### Data to process:
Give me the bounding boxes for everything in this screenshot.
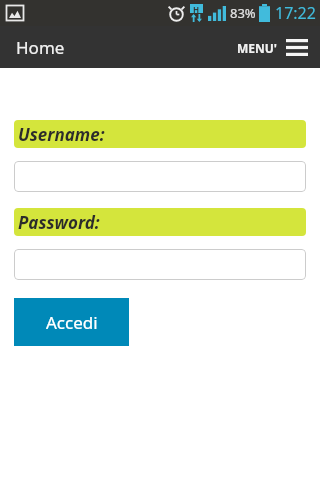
button[interactable] bbox=[14, 249, 306, 280]
staticText: H bbox=[193, 4, 200, 13]
staticText: 83% bbox=[230, 4, 256, 22]
staticText: Username: bbox=[18, 123, 105, 146]
button[interactable]: Home bbox=[16, 36, 65, 59]
button[interactable]: MENU' bbox=[233, 35, 312, 60]
button[interactable] bbox=[14, 161, 306, 192]
staticText: Password: bbox=[18, 211, 100, 234]
staticText: Home bbox=[16, 36, 65, 59]
staticText: 17:22 bbox=[275, 2, 316, 24]
other: Open menu bbox=[286, 39, 308, 56]
button[interactable]: Accedi bbox=[14, 298, 129, 346]
staticText: Accedi bbox=[46, 311, 98, 334]
staticText: MENU' bbox=[237, 40, 278, 56]
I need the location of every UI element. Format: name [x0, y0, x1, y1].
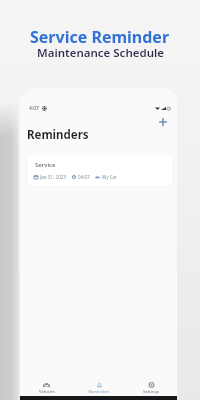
staticText: Reminders: [88, 389, 110, 395]
staticText: Settings: [143, 389, 159, 395]
staticText: My Car: [102, 174, 118, 180]
staticText: Service: [35, 161, 56, 169]
staticText: Jan 31, 2023: [40, 174, 67, 180]
button[interactable]: Vehicles: [20, 382, 73, 395]
button[interactable]: Reminders: [73, 382, 125, 395]
staticText: 04:07: [78, 174, 90, 180]
button[interactable]: Settings: [125, 382, 177, 395]
staticText: Service Reminder: [30, 26, 170, 48]
staticText: Vehicles: [39, 389, 55, 395]
staticText: Reminders: [27, 127, 89, 143]
staticText: 4:07: [29, 105, 39, 112]
staticText: Maintenance Schedule: [37, 45, 164, 61]
button[interactable]: Add reminder: [155, 114, 171, 130]
button[interactable]: Service: [27, 154, 173, 187]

### Exercise description:
Return all records above verbatim without their pictures.

### Task output:
Give me the bounding boxes for everything in this screenshot.
button[interactable] bbox=[14, 249, 306, 280]
staticText: H bbox=[193, 4, 200, 13]
staticText: 83% bbox=[230, 4, 256, 22]
staticText: Username: bbox=[18, 123, 105, 146]
button[interactable]: Home bbox=[16, 36, 65, 59]
button[interactable]: MENU' bbox=[233, 35, 312, 60]
button[interactable] bbox=[14, 161, 306, 192]
staticText: Password: bbox=[18, 211, 100, 234]
staticText: Home bbox=[16, 36, 65, 59]
staticText: 17:22 bbox=[275, 2, 316, 24]
other: Open menu bbox=[286, 39, 308, 56]
button[interactable]: Accedi bbox=[14, 298, 129, 346]
staticText: Accedi bbox=[46, 311, 98, 334]
staticText: MENU' bbox=[237, 40, 278, 56]
I need the location of every UI element. Format: name [x0, y0, x1, y1].
staticText: Reminders: [88, 389, 110, 395]
staticText: Settings: [143, 389, 159, 395]
staticText: My Car: [102, 174, 118, 180]
staticText: Service: [35, 161, 56, 169]
staticText: Jan 31, 2023: [40, 174, 67, 180]
button[interactable]: Vehicles: [20, 382, 73, 395]
button[interactable]: Reminders: [73, 382, 125, 395]
staticText: 04:07: [78, 174, 90, 180]
button[interactable]: Settings: [125, 382, 177, 395]
staticText: Service Reminder: [30, 26, 170, 48]
staticText: Vehicles: [39, 389, 55, 395]
staticText: Reminders: [27, 127, 89, 143]
staticText: 4:07: [29, 105, 39, 112]
staticText: Maintenance Schedule: [37, 45, 164, 61]
button[interactable]: Add reminder: [155, 114, 171, 130]
button[interactable]: Service: [27, 154, 173, 187]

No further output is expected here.